Task description >> Please copy the records exactly as they appear, with all pictures left out.

⁂

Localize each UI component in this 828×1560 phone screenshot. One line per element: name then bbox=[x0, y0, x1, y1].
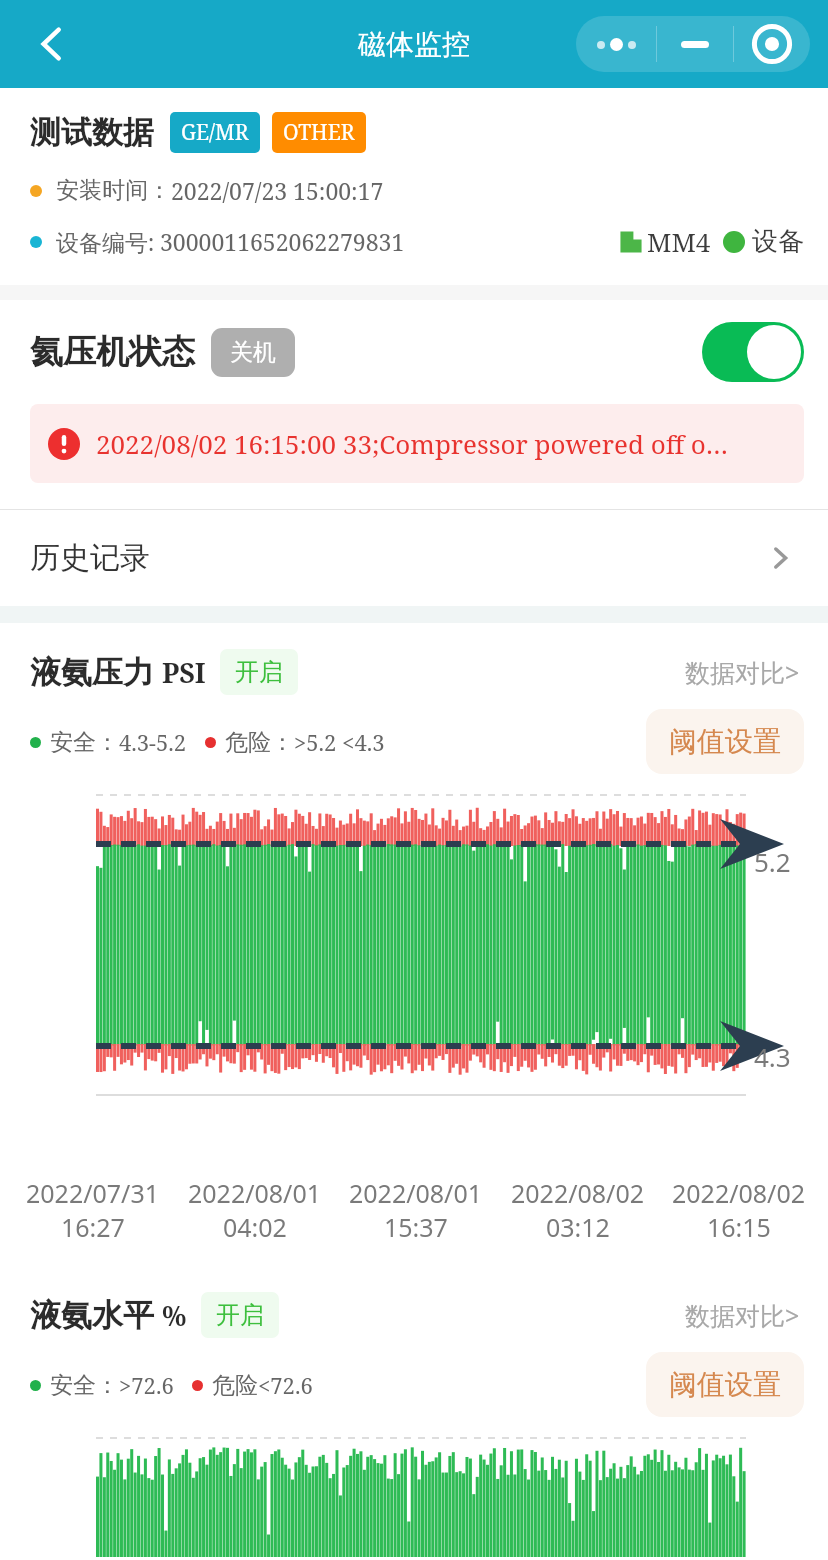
staticText: OTHER bbox=[283, 118, 355, 147]
button[interactable]: Back bbox=[20, 12, 84, 76]
staticText: 开启 bbox=[235, 657, 283, 687]
button[interactable]: OTHER bbox=[272, 112, 366, 153]
staticText: 2022/07/23 15:00:17 bbox=[171, 175, 384, 206]
staticText: 2022/08/02 16:15:00 33;Compressor powere… bbox=[96, 426, 729, 461]
staticText: >72.6 bbox=[119, 1370, 174, 1400]
staticText: 设备 bbox=[752, 225, 804, 258]
staticText: 安全： bbox=[50, 1371, 119, 1400]
button[interactable]: More bbox=[576, 16, 656, 72]
staticText: MM4 bbox=[647, 224, 711, 259]
staticText: 2022/07/31 bbox=[26, 1176, 160, 1210]
button[interactable]: 关机 bbox=[211, 328, 295, 377]
staticText: PSI bbox=[162, 654, 206, 691]
staticText: 危险 bbox=[212, 1371, 258, 1400]
staticText: 危险： bbox=[225, 728, 294, 757]
staticText: >5.2 <4.3 bbox=[294, 727, 385, 757]
staticText: 4.3 bbox=[754, 1039, 791, 1074]
staticText: 16:15 bbox=[707, 1210, 771, 1244]
staticText: 安全： bbox=[50, 728, 119, 757]
button[interactable]: 数据对比> bbox=[681, 651, 804, 693]
staticText: 16:27 bbox=[61, 1210, 125, 1244]
staticText: % bbox=[162, 1297, 187, 1334]
button[interactable]: Power toggle bbox=[702, 322, 804, 382]
staticText: 数据对比> bbox=[685, 655, 800, 689]
staticText: 液氨水平 bbox=[30, 1296, 154, 1335]
staticText: 历史记录 bbox=[30, 539, 150, 577]
staticText: 阈值设置 bbox=[669, 724, 781, 759]
staticText: 2022/08/02 bbox=[672, 1176, 806, 1210]
staticText: 液氨压力 bbox=[30, 653, 154, 692]
staticText: 设备编号: bbox=[56, 226, 155, 257]
staticText: 数据对比> bbox=[685, 1298, 800, 1332]
staticText: 04:02 bbox=[223, 1210, 287, 1244]
staticText: 阈值设置 bbox=[669, 1367, 781, 1402]
staticText: 5.2 bbox=[754, 844, 791, 879]
staticText: 氦压机状态 bbox=[30, 331, 195, 373]
button[interactable]: 阈值设置 bbox=[646, 1352, 804, 1417]
button[interactable]: 开启 bbox=[201, 1292, 279, 1338]
staticText: 测试数据 bbox=[30, 113, 154, 152]
button[interactable]: 阈值设置 bbox=[646, 709, 804, 774]
button[interactable]: GE/MR bbox=[170, 112, 260, 153]
button[interactable]: 2022/08/02 16:15:00 33;Compressor powere… bbox=[30, 404, 804, 483]
staticText: 磁体监控 bbox=[358, 27, 470, 62]
staticText: 安装时间： bbox=[56, 176, 171, 205]
button[interactable]: 开启 bbox=[220, 649, 298, 695]
staticText: 3000011652062279831 bbox=[160, 226, 405, 257]
button[interactable]: 数据对比> bbox=[681, 1294, 804, 1336]
staticText: <72.6 bbox=[258, 1370, 313, 1400]
staticText: 2022/08/02 bbox=[511, 1176, 645, 1210]
staticText: 4.3-5.2 bbox=[119, 727, 187, 757]
button[interactable]: Minimize bbox=[657, 16, 733, 72]
staticText: 关机 bbox=[230, 338, 276, 367]
staticText: 开启 bbox=[216, 1300, 264, 1330]
button[interactable]: Target bbox=[734, 16, 810, 72]
staticText: GE/MR bbox=[181, 118, 249, 147]
staticText: 2022/08/01 bbox=[349, 1176, 483, 1210]
staticText: 2022/08/01 bbox=[188, 1176, 322, 1210]
button[interactable]: 历史记录 bbox=[0, 510, 828, 606]
staticText: 15:37 bbox=[384, 1210, 448, 1244]
staticText: 03:12 bbox=[546, 1210, 610, 1244]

⁂

Your response >>
Localize each UI component in this 828×1560 phone screenshot. One line per element: name then bbox=[x0, y0, x1, y1].
staticText: OTHER bbox=[283, 118, 355, 147]
button[interactable]: Back bbox=[20, 12, 84, 76]
staticText: 开启 bbox=[235, 657, 283, 687]
button[interactable]: OTHER bbox=[272, 112, 366, 153]
staticText: 2022/07/23 15:00:17 bbox=[171, 175, 384, 206]
staticText: 2022/08/02 16:15:00 33;Compressor powere… bbox=[96, 426, 729, 461]
staticText: >72.6 bbox=[119, 1370, 174, 1400]
staticText: 设备 bbox=[752, 225, 804, 258]
staticText: 安全： bbox=[50, 1371, 119, 1400]
button[interactable]: More bbox=[576, 16, 656, 72]
staticText: MM4 bbox=[647, 224, 711, 259]
staticText: 2022/07/31 bbox=[26, 1176, 160, 1210]
button[interactable]: 关机 bbox=[211, 328, 295, 377]
staticText: PSI bbox=[162, 654, 206, 691]
staticText: 危险 bbox=[212, 1371, 258, 1400]
staticText: 危险： bbox=[225, 728, 294, 757]
staticText: >5.2 <4.3 bbox=[294, 727, 385, 757]
staticText: 4.3 bbox=[754, 1039, 791, 1074]
staticText: 16:15 bbox=[707, 1210, 771, 1244]
staticText: 安全： bbox=[50, 728, 119, 757]
button[interactable]: 数据对比> bbox=[681, 651, 804, 693]
staticText: 16:27 bbox=[61, 1210, 125, 1244]
staticText: % bbox=[162, 1297, 187, 1334]
button[interactable]: Power toggle bbox=[702, 322, 804, 382]
staticText: 数据对比> bbox=[685, 655, 800, 689]
staticText: 液氨水平 bbox=[30, 1296, 154, 1335]
staticText: 历史记录 bbox=[30, 539, 150, 577]
staticText: 阈值设置 bbox=[669, 724, 781, 759]
staticText: 2022/08/02 bbox=[672, 1176, 806, 1210]
staticText: 液氨压力 bbox=[30, 653, 154, 692]
staticText: 设备编号: bbox=[56, 226, 155, 257]
staticText: 数据对比> bbox=[685, 1298, 800, 1332]
staticText: 04:02 bbox=[223, 1210, 287, 1244]
staticText: 阈值设置 bbox=[669, 1367, 781, 1402]
staticText: 5.2 bbox=[754, 844, 791, 879]
staticText: 氦压机状态 bbox=[30, 331, 195, 373]
button[interactable]: 阈值设置 bbox=[646, 1352, 804, 1417]
button[interactable]: 开启 bbox=[201, 1292, 279, 1338]
staticText: 测试数据 bbox=[30, 113, 154, 152]
button[interactable]: 阈值设置 bbox=[646, 709, 804, 774]
button[interactable]: GE/MR bbox=[170, 112, 260, 153]
button[interactable]: 2022/08/02 16:15:00 33;Compressor powere… bbox=[30, 404, 804, 483]
staticText: 磁体监控 bbox=[358, 27, 470, 62]
staticText: 安装时间： bbox=[56, 176, 171, 205]
button[interactable]: 开启 bbox=[220, 649, 298, 695]
staticText: 3000011652062279831 bbox=[160, 226, 405, 257]
button[interactable]: 数据对比> bbox=[681, 1294, 804, 1336]
staticText: <72.6 bbox=[258, 1370, 313, 1400]
staticText: 2022/08/02 bbox=[511, 1176, 645, 1210]
staticText: 4.3-5.2 bbox=[119, 727, 187, 757]
button[interactable]: Minimize bbox=[657, 16, 733, 72]
staticText: 关机 bbox=[230, 338, 276, 367]
staticText: 开启 bbox=[216, 1300, 264, 1330]
button[interactable]: Target bbox=[734, 16, 810, 72]
staticText: GE/MR bbox=[181, 118, 249, 147]
staticText: 2022/08/01 bbox=[349, 1176, 483, 1210]
staticText: 2022/08/01 bbox=[188, 1176, 322, 1210]
button[interactable]: 历史记录 bbox=[0, 510, 828, 606]
staticText: 15:37 bbox=[384, 1210, 448, 1244]
staticText: 03:12 bbox=[546, 1210, 610, 1244]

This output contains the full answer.